Instructions to follow: Would you transcribe the listing that follows, character for character, and omit its images?

Supplied material:

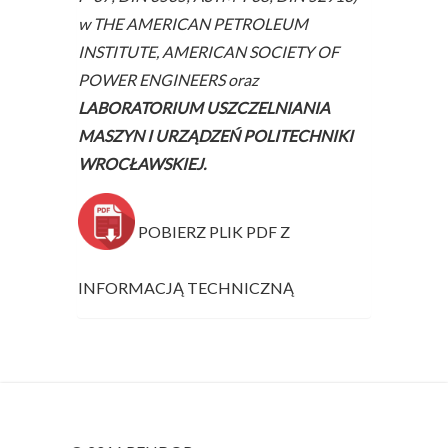
w THE AMERICAN PETROLEUM
INSTITUTE, AMERICAN SOCIETY OF
POWER ENGINEERS oraz
LABORATORIUM USZCZELNIANIA
MASZYN I URZĄDZEŃ POLITECHNIKI
WROCŁAWSKIEJ.
POBIERZ PLIK PDF Z
INFORMACJĄ TECHNICZNĄ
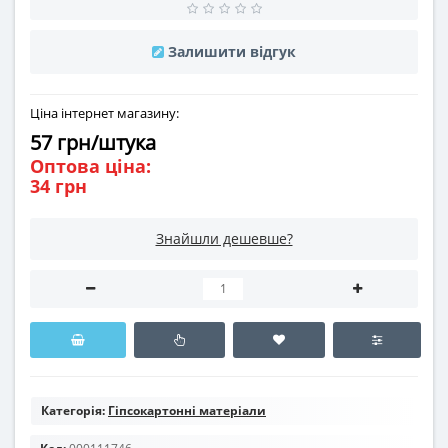
Залишити відгук
Ціна інтернет магазину:
57 грн/штука
Оптова ціна:
34 грн
Знайшли дешевше?
Категорія:
Гіпсокартонні матеріали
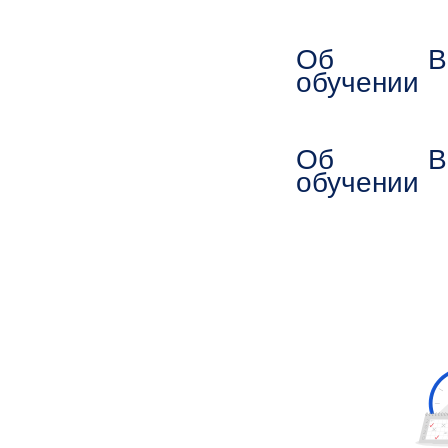
Об
В
обучении
Об
В
обучении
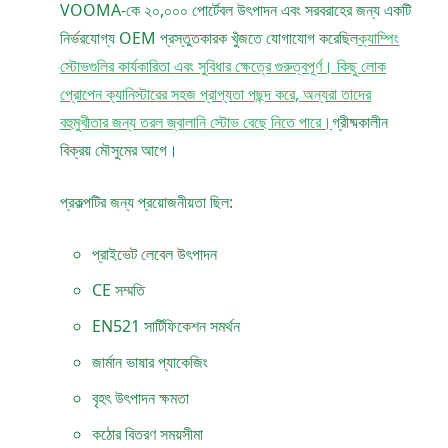
VOOMA-কে ২০,০০০ পোর্টেবল উৎপাদন এবং সরবরাহের জন্য একটি
নির্ভরযোগ্য OEM প্রস্তুতকারক খুঁজতে যোগাযোগ করেছিল
ক্যাম্পিং
স্টোভগুলির কার্যকারিতা এবং সুবিধার ক্ষেত্রে গুরুত্বপূর্ণ। কিছু লোক
প্রোপেন ক্যানিস্টারের সহজ প্রাপ্যতা পছন্দ করে, অন্যরা তাদের
বহুমুখীতার জন্য তরল জ্বালানি স্টোভ বেছে নিতে পারে।
গ্রীষ্মকালীন
বিক্রয় মৌসুমের আগে।
প্রকল্পটির জন্য প্রয়োজনীয়তা ছিল:
প্রাইভেট লেবেল উৎপাদন
CE সম্মতি
EN521 সার্টিফিকেশন সমর্থন
জার্মান ভাষার প্যাকেজিং
বৃহৎ উৎপাদন ক্ষমতা
কঠোর বিতরণ সময়সীমা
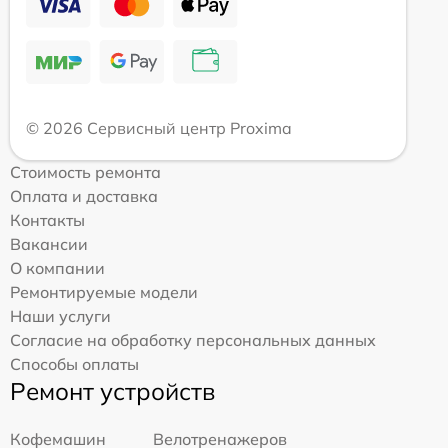
© 2026 Сервисный центр Proxima
Стоимость ремонта
Оплата и доставка
Контакты
Вакансии
О компании
Ремонтируемые модели
Наши услуги
Согласие на обработку персональных данных
Способы оплаты
Ремонт устройств
Кофемашин
Велотренажеров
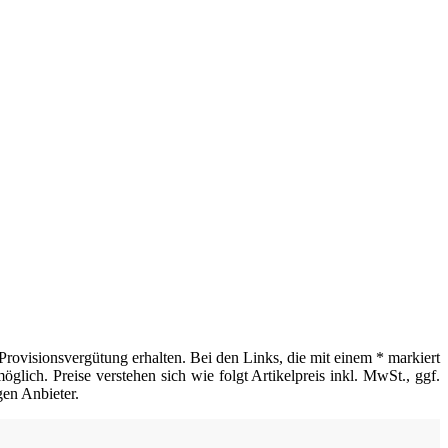
Provisionsvergütung erhalten. Bei den Links, die mit einem * markiert
glich. Preise verstehen sich wie folgt Artikelpreis inkl. MwSt., ggf.
gen Anbieter.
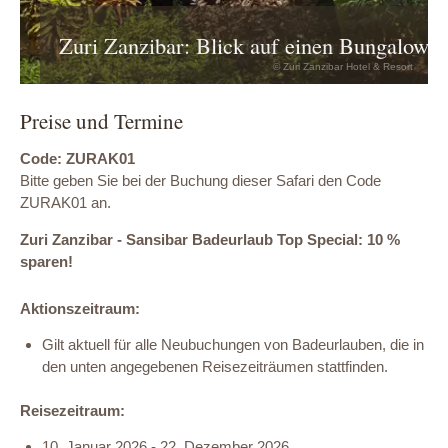
Zuri Zanzibar: Blick auf einen Bungalow
© Zuri Zanzibar Hotel & Resort
Preise und Termine
Code: ZURAK01
Bitte geben Sie bei der Buchung dieser Safari den Code
ZURAK01 an.
Zuri Zanzibar - Sansibar Badeurlaub Top Special: 10 %
sparen!
Aktionszeitraum:
Gilt aktuell für alle Neubuchungen von Badeurlauben, die in
den unten angegebenen Reisezeiträumen stattfinden.
Reisezeitraum:
10. Januar 2026 - 22. Dezember 2026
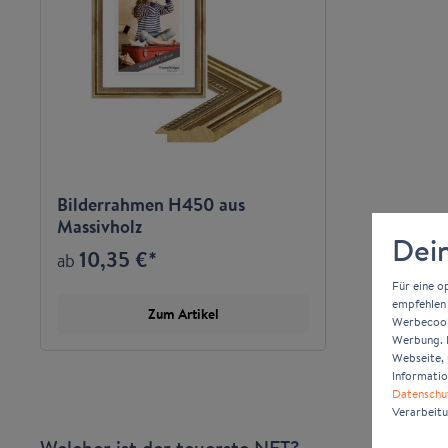
Bilderrahmen H450 aus
Massivholz
Dein
10,35 €*
ab
Für eine o
empfehlen 
Zum Artikel
Werbecooki
Werbung. D
Webseite, 
Informatio
Datenschu
Verarbeitu
Welcher ist der teuerste NFT?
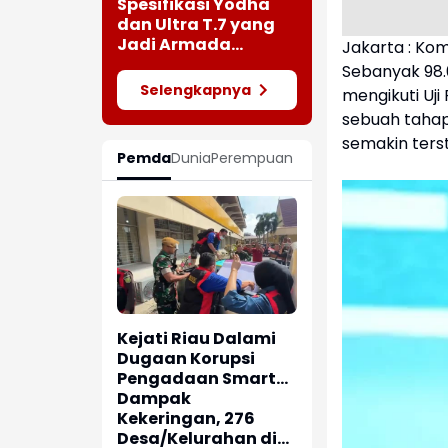
Suplay Warga
Spesifikasi Yodha
Terdampak Air
dan Ultra T.7 yang
Bersih
Jadi Armada
Jakarta : Ko
Koperasi Merah
Sebanyak 98.
Putih
Selengkapnya
mengikuti Uj
sebuah tahap
semakin terst
Pemda
Dunia
Perempuan
Kejati Riau Dalami
Dugaan Korupsi
Pengadaan Smart
TV APBD 2024
Dampak
Kekeringan, 276
Desa/Kelurahan di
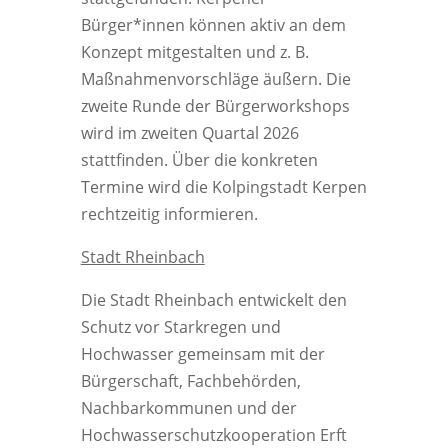
Bürger*innen können aktiv an dem
Konzept mitgestalten und z. B.
Maßnahmenvorschläge äußern. Die
zweite Runde der Bürgerworkshops
wird im zweiten Quartal 2026
stattfinden. Über die konkreten
Termine wird die Kolpingstadt Kerpen
rechtzeitig informieren.
Stadt Rheinbach
Die Stadt Rheinbach entwickelt den
Schutz vor Starkregen und
Hochwasser gemeinsam mit der
Bürgerschaft, Fachbehörden,
Nachbarkommunen und der
Hochwasserschutzkooperation Erft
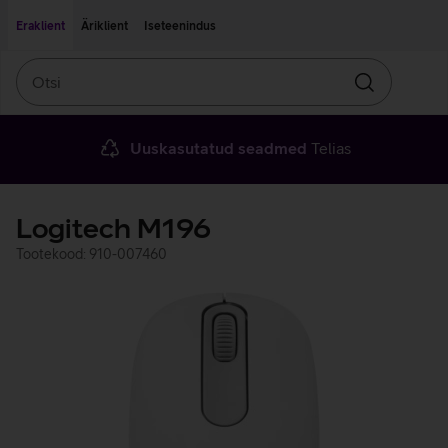
Liigu edasi põhisisu juurde
Ligipääsetavus
Eraklient
Äriklient
Iseteenindus
Otsi
Otsin
Uuskasutatud seadmed
Telias
Logitech M196
Tootekood: 910-007460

Reply:
w THE AMERICAN PETROLEUM
INSTITUTE, AMERICAN SOCIETY OF
POWER ENGINEERS oraz
LABORATORIUM USZCZELNIANIA
MASZYN I URZĄDZEŃ POLITECHNIKI
WROCŁAWSKIEJ.
POBIERZ PLIK PDF Z
INFORMACJĄ TECHNICZNĄ
Залишити відгук
Ціна інтернет магазину:
57 грн/штука
Оптова ціна:
34 грн
Знайшли дешевше?
Категорія:
Гіпсокартонні матеріали
Об
В
обучении
Об
В
обучении
VOOMA-কে ২০,০০০ পোর্টেবল উৎপাদন এবং সরবরাহের জন্য একটি
নির্ভরযোগ্য OEM প্রস্তুতকারক খুঁজতে যোগাযোগ করেছিল
ক্যাম্পিং
স্টোভগুলির কার্যকারিতা এবং সুবিধার ক্ষেত্রে গুরুত্বপূর্ণ। কিছু লোক
প্রোপেন ক্যানিস্টারের সহজ প্রাপ্যতা পছন্দ করে, অন্যরা তাদের
বহুমুখীতার জন্য তরল জ্বালানি স্টোভ বেছে নিতে পারে।
গ্রীষ্মকালীন
বিক্রয় মৌসুমের আগে।
প্রকল্পটির জন্য প্রয়োজনীয়তা ছিল:
প্রাইভেট লেবেল উৎপাদন
CE সম্মতি
EN521 সার্টিফিকেশন সমর্থন
জার্মান ভাষার প্যাকেজিং
বৃহৎ উৎপাদন ক্ষমতা
কঠোর বিতরণ সময়সীমা
© 2026 Сервисный центр Proxima
Стоимость ремонта
Оплата и доставка
Контакты
Вакансии
О компании
Ремонтируемые модели
Наши услуги
Согласие на обработку персональных данных
Способы оплаты
Ремонт устройств
Кофемашин
Велотренажеров
Provisionsvergütung erhalten. Bei den Links, die mit einem * markiert
glich. Preise verstehen sich wie folgt Artikelpreis inkl. MwSt., ggf.
gen Anbieter.
Zuri Zanzibar: Blick auf einen Bungalow
© Zuri Zanzibar Hotel & Resort
Preise und Termine
Code: ZURAK01
Bitte geben Sie bei der Buchung dieser Safari den Code
ZURAK01 an.
Zuri Zanzibar - Sansibar Badeurlaub Top Special: 10 %
sparen!
Aktionszeitraum:
Gilt aktuell für alle Neubuchungen von Badeurlauben, die in
den unten angegebenen Reisezeiträumen stattfinden.
Reisezeitraum:
10. Januar 2026 - 22. Dezember 2026
Bilderrahmen H450 aus
Massivholz
Dein
10,35 €*
ab
Für eine o
empfehlen 
Zum Artikel
Werbecooki
Werbung. D
Webseite, 
Informatio
Datenschu
Verarbeitu
Welcher ist der teuerste NFT?
Suplay Warga
Spesifikasi Yodha
Terdampak Air
dan Ultra T.7 yang
Bersih
Jadi Armada
Jakarta : Ko
Koperasi Merah
Sebanyak 98.
Putih
Selengkapnya
mengikuti Uj
sebuah tahap
semakin terst
Pemda
Dunia
Perempuan
Kejati Riau Dalami
Dugaan Korupsi
Pengadaan Smart
TV APBD 2024
Dampak
Kekeringan, 276
Desa/Kelurahan di
Bürger*innen können aktiv an dem
Konzept mitgestalten und z. B.
Maßnahmenvorschläge äußern. Die
zweite Runde der Bürgerworkshops
wird im zweiten Quartal 2026
stattfinden. Über die konkreten
Termine wird die Kolpingstadt Kerpen
rechtzeitig informieren.
Stadt Rheinbach
Die Stadt Rheinbach entwickelt den
Schutz vor Starkregen und
Hochwasser gemeinsam mit der
Bürgerschaft, Fachbehörden,
Nachbarkommunen und der
Hochwasserschutzkooperation Erft
Liigu edasi põhisisu juurde
Ligipääsetavus
Eraklient
Äriklient
Iseteenindus
Otsi
Otsin
Uuskasutatud seadmed
Telias
Logitech M196
Tootekood: 910-007460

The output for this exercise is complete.